▸ **EXERCISE**
Every line from the one holding "Mask all regions of gallbladder." through the last line of the records must be retyped exactly, and no other line or picture may appear in the copy.

▸ **ENTRIES SHOWN**
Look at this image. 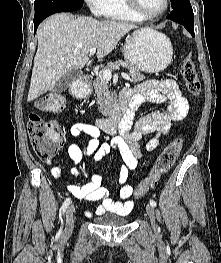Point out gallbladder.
<instances>
[{
	"instance_id": "gallbladder-1",
	"label": "gallbladder",
	"mask_w": 221,
	"mask_h": 263,
	"mask_svg": "<svg viewBox=\"0 0 221 263\" xmlns=\"http://www.w3.org/2000/svg\"><path fill=\"white\" fill-rule=\"evenodd\" d=\"M81 72L79 70H71L62 76L55 84L52 91L54 93H62L66 91L71 84L80 77Z\"/></svg>"
}]
</instances>
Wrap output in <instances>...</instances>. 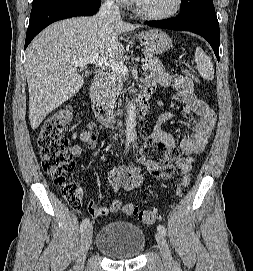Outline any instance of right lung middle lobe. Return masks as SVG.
Returning <instances> with one entry per match:
<instances>
[{"label": "right lung middle lobe", "mask_w": 253, "mask_h": 271, "mask_svg": "<svg viewBox=\"0 0 253 271\" xmlns=\"http://www.w3.org/2000/svg\"><path fill=\"white\" fill-rule=\"evenodd\" d=\"M66 1L72 0H33L31 13H34L35 11L42 9L46 6Z\"/></svg>", "instance_id": "1"}]
</instances>
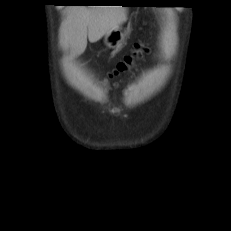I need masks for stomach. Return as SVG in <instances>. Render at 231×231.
Segmentation results:
<instances>
[{"instance_id":"1","label":"stomach","mask_w":231,"mask_h":231,"mask_svg":"<svg viewBox=\"0 0 231 231\" xmlns=\"http://www.w3.org/2000/svg\"><path fill=\"white\" fill-rule=\"evenodd\" d=\"M127 32L123 33L122 29L119 27L110 33L106 34L104 37V43L110 47H116L123 40Z\"/></svg>"}]
</instances>
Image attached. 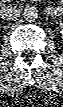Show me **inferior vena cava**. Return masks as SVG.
<instances>
[{
	"label": "inferior vena cava",
	"mask_w": 63,
	"mask_h": 107,
	"mask_svg": "<svg viewBox=\"0 0 63 107\" xmlns=\"http://www.w3.org/2000/svg\"><path fill=\"white\" fill-rule=\"evenodd\" d=\"M17 13H18L17 7L11 4L7 6H3L0 9V16L4 20L13 19L14 17L17 16Z\"/></svg>",
	"instance_id": "obj_1"
}]
</instances>
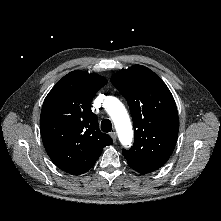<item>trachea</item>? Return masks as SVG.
<instances>
[{"label":"trachea","mask_w":221,"mask_h":221,"mask_svg":"<svg viewBox=\"0 0 221 221\" xmlns=\"http://www.w3.org/2000/svg\"><path fill=\"white\" fill-rule=\"evenodd\" d=\"M101 130L103 132H110L112 130V123L110 120L105 119L101 122Z\"/></svg>","instance_id":"3493384b"}]
</instances>
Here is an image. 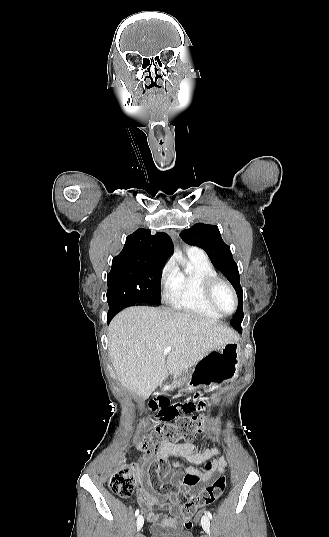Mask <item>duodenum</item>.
<instances>
[{
	"instance_id": "1",
	"label": "duodenum",
	"mask_w": 329,
	"mask_h": 537,
	"mask_svg": "<svg viewBox=\"0 0 329 537\" xmlns=\"http://www.w3.org/2000/svg\"><path fill=\"white\" fill-rule=\"evenodd\" d=\"M175 385V381L173 379H168L166 382H165V389L169 390L171 388H173ZM152 407L155 409V408H159V407H163V398L162 397H157L155 398L153 401H152Z\"/></svg>"
}]
</instances>
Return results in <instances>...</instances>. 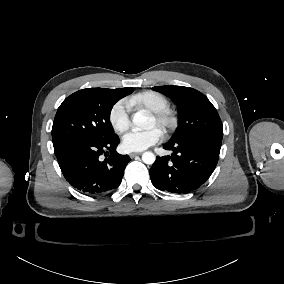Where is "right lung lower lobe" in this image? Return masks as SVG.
Here are the masks:
<instances>
[{"instance_id":"obj_1","label":"right lung lower lobe","mask_w":284,"mask_h":284,"mask_svg":"<svg viewBox=\"0 0 284 284\" xmlns=\"http://www.w3.org/2000/svg\"><path fill=\"white\" fill-rule=\"evenodd\" d=\"M115 134L106 140H77L55 148V155L66 180L84 194H104L116 189L131 160L120 155ZM106 158L102 161L101 155Z\"/></svg>"}]
</instances>
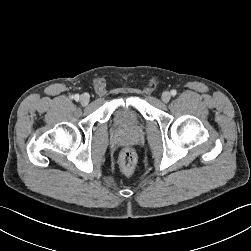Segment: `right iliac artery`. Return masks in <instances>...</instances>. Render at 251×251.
Here are the masks:
<instances>
[{"label": "right iliac artery", "instance_id": "right-iliac-artery-1", "mask_svg": "<svg viewBox=\"0 0 251 251\" xmlns=\"http://www.w3.org/2000/svg\"><path fill=\"white\" fill-rule=\"evenodd\" d=\"M73 98L77 101V100H79V95L76 94V95L73 96Z\"/></svg>", "mask_w": 251, "mask_h": 251}]
</instances>
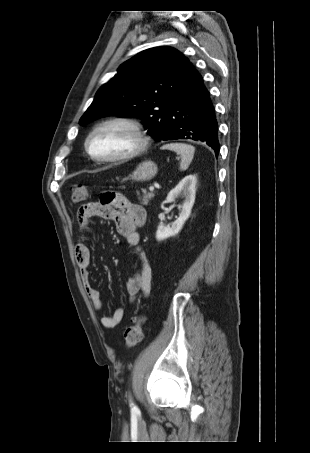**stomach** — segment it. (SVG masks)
Returning a JSON list of instances; mask_svg holds the SVG:
<instances>
[{
    "label": "stomach",
    "instance_id": "1",
    "mask_svg": "<svg viewBox=\"0 0 310 453\" xmlns=\"http://www.w3.org/2000/svg\"><path fill=\"white\" fill-rule=\"evenodd\" d=\"M157 165L152 161H143L133 171L129 178L136 182L149 181L157 174Z\"/></svg>",
    "mask_w": 310,
    "mask_h": 453
}]
</instances>
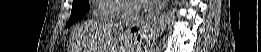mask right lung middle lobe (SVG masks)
<instances>
[{
  "label": "right lung middle lobe",
  "instance_id": "obj_1",
  "mask_svg": "<svg viewBox=\"0 0 261 52\" xmlns=\"http://www.w3.org/2000/svg\"><path fill=\"white\" fill-rule=\"evenodd\" d=\"M90 6L88 0H76L73 2L70 19L66 27L71 26L78 19H80L88 10Z\"/></svg>",
  "mask_w": 261,
  "mask_h": 52
}]
</instances>
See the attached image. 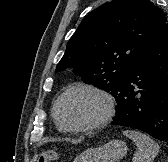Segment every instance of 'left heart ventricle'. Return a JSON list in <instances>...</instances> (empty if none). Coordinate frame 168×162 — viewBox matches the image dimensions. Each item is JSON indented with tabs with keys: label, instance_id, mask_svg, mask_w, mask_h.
<instances>
[{
	"label": "left heart ventricle",
	"instance_id": "b2bd125f",
	"mask_svg": "<svg viewBox=\"0 0 168 162\" xmlns=\"http://www.w3.org/2000/svg\"><path fill=\"white\" fill-rule=\"evenodd\" d=\"M104 112V102L89 91L67 95L59 107L61 121L68 126H79L97 120Z\"/></svg>",
	"mask_w": 168,
	"mask_h": 162
}]
</instances>
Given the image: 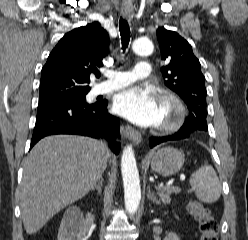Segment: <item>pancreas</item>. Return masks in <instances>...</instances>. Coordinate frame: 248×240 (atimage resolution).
Listing matches in <instances>:
<instances>
[{"instance_id": "pancreas-1", "label": "pancreas", "mask_w": 248, "mask_h": 240, "mask_svg": "<svg viewBox=\"0 0 248 240\" xmlns=\"http://www.w3.org/2000/svg\"><path fill=\"white\" fill-rule=\"evenodd\" d=\"M158 190H159L158 195H159L161 201L164 204H169L170 201H171L170 194L172 192H175V191H173V190H171L170 188H167V187H160V188H158ZM175 193H177V192H175Z\"/></svg>"}]
</instances>
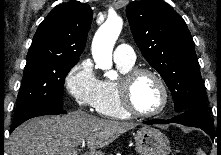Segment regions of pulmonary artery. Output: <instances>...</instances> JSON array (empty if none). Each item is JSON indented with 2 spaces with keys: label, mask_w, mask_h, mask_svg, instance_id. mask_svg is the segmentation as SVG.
Returning <instances> with one entry per match:
<instances>
[{
  "label": "pulmonary artery",
  "mask_w": 221,
  "mask_h": 155,
  "mask_svg": "<svg viewBox=\"0 0 221 155\" xmlns=\"http://www.w3.org/2000/svg\"><path fill=\"white\" fill-rule=\"evenodd\" d=\"M115 62H121L126 64H134L136 60V55L131 46L127 44H120L116 47L114 51Z\"/></svg>",
  "instance_id": "1"
}]
</instances>
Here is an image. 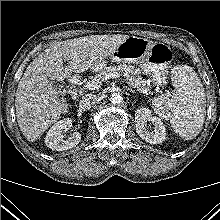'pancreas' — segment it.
Masks as SVG:
<instances>
[{
  "label": "pancreas",
  "mask_w": 220,
  "mask_h": 220,
  "mask_svg": "<svg viewBox=\"0 0 220 220\" xmlns=\"http://www.w3.org/2000/svg\"><path fill=\"white\" fill-rule=\"evenodd\" d=\"M99 74H97L93 79L104 81L107 74L111 72L115 73H122L123 76L126 78V82L129 86L137 88L138 90L144 89L147 81L141 77V73L139 69H135L134 66L120 64L118 66H109V67H102L98 70Z\"/></svg>",
  "instance_id": "1"
}]
</instances>
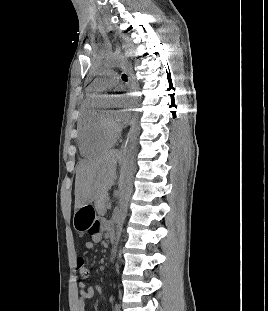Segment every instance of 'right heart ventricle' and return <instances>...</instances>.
Segmentation results:
<instances>
[{
    "instance_id": "e07e8e85",
    "label": "right heart ventricle",
    "mask_w": 268,
    "mask_h": 311,
    "mask_svg": "<svg viewBox=\"0 0 268 311\" xmlns=\"http://www.w3.org/2000/svg\"><path fill=\"white\" fill-rule=\"evenodd\" d=\"M78 144L84 156H92L110 148L116 140L107 133L102 113L96 110L90 99H87L78 116Z\"/></svg>"
}]
</instances>
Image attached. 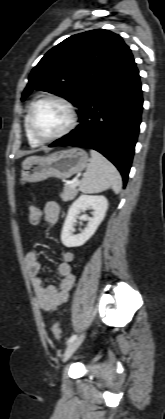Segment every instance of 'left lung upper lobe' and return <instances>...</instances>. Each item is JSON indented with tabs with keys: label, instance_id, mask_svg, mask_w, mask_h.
<instances>
[{
	"label": "left lung upper lobe",
	"instance_id": "left-lung-upper-lobe-1",
	"mask_svg": "<svg viewBox=\"0 0 165 419\" xmlns=\"http://www.w3.org/2000/svg\"><path fill=\"white\" fill-rule=\"evenodd\" d=\"M133 58L122 38L96 29L70 36L49 50L32 70L21 100L34 89L61 96L78 108Z\"/></svg>",
	"mask_w": 165,
	"mask_h": 419
}]
</instances>
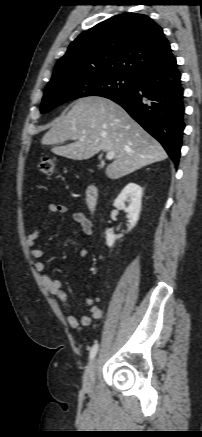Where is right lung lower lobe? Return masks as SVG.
Instances as JSON below:
<instances>
[{
    "label": "right lung lower lobe",
    "mask_w": 202,
    "mask_h": 437,
    "mask_svg": "<svg viewBox=\"0 0 202 437\" xmlns=\"http://www.w3.org/2000/svg\"><path fill=\"white\" fill-rule=\"evenodd\" d=\"M108 98L155 137L178 164L185 123L181 73L175 57L138 76L128 91Z\"/></svg>",
    "instance_id": "98d812e1"
}]
</instances>
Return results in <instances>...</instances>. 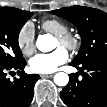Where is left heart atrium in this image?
<instances>
[{
    "label": "left heart atrium",
    "instance_id": "left-heart-atrium-1",
    "mask_svg": "<svg viewBox=\"0 0 107 107\" xmlns=\"http://www.w3.org/2000/svg\"><path fill=\"white\" fill-rule=\"evenodd\" d=\"M68 52L59 47L51 53L38 54L30 61L31 69L36 73L49 74L68 60Z\"/></svg>",
    "mask_w": 107,
    "mask_h": 107
}]
</instances>
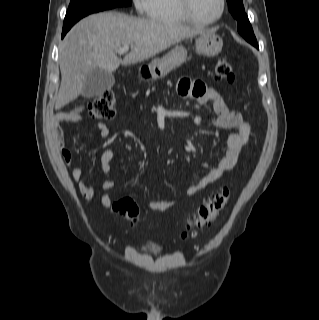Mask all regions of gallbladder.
Here are the masks:
<instances>
[{
	"mask_svg": "<svg viewBox=\"0 0 319 320\" xmlns=\"http://www.w3.org/2000/svg\"><path fill=\"white\" fill-rule=\"evenodd\" d=\"M115 83L112 73L102 69H95L85 78L82 96L85 98L102 95L105 91L110 90Z\"/></svg>",
	"mask_w": 319,
	"mask_h": 320,
	"instance_id": "1",
	"label": "gallbladder"
}]
</instances>
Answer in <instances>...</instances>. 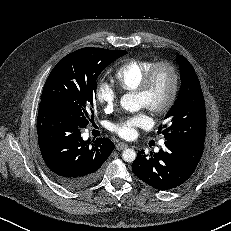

▸ **SOLVED EXERCISE**
Mask all regions of gallbladder.
Here are the masks:
<instances>
[{
	"mask_svg": "<svg viewBox=\"0 0 319 320\" xmlns=\"http://www.w3.org/2000/svg\"><path fill=\"white\" fill-rule=\"evenodd\" d=\"M115 83L112 73L102 69H95L85 78L82 96L85 98L102 95L105 91L110 90Z\"/></svg>",
	"mask_w": 319,
	"mask_h": 320,
	"instance_id": "1",
	"label": "gallbladder"
}]
</instances>
Answer in <instances>...</instances>. 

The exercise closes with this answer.